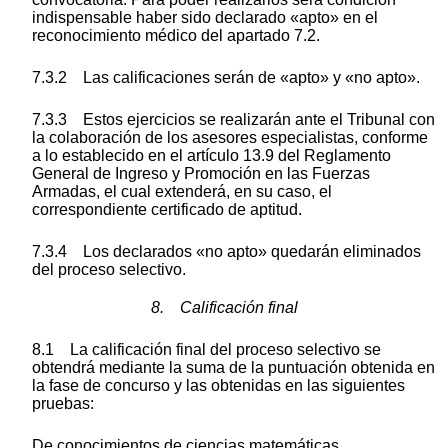
indispensable haber sido declarado «apto» en el
reconocimiento médico del apartado 7.2.
7.3.2 Las calificaciones serán de «apto» y «no apto».
7.3.3 Estos ejercicios se realizarán ante el Tribunal con
la colaboración de los asesores especialistas, conforme
a lo establecido en el artículo 13.9 del Reglamento
General de Ingreso y Promoción en las Fuerzas
Armadas, el cual extenderá, en su caso, el
correspondiente certificado de aptitud.
7.3.4 Los declarados «no apto» quedarán eliminados
del proceso selectivo.
8. Calificación final
8.1 La calificación final del proceso selectivo se
obtendrá mediante la suma de la puntuación obtenida en
la fase de concurso y las obtenidas en las siguientes
pruebas:
De conocimientos de ciencias matemáticas.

- - - -

Prompt:
Nothing but the lines from the line that contains "General de Ingreso y Promoción en las Fuerzas" to the last line of the records above should appear in the answer; please copy them exactly.

Exercise solution:
General de Ingreso y Promoción en las Fuerzas
Armadas, el cual extenderá, en su caso, el
correspondiente certificado de aptitud.
7.3.4 Los declarados «no apto» quedarán eliminados
del proceso selectivo.
8. Calificación final
8.1 La calificación final del proceso selectivo se
obtendrá mediante la suma de la puntuación obtenida en
la fase de concurso y las obtenidas en las siguientes
pruebas:
De conocimientos de ciencias matemáticas.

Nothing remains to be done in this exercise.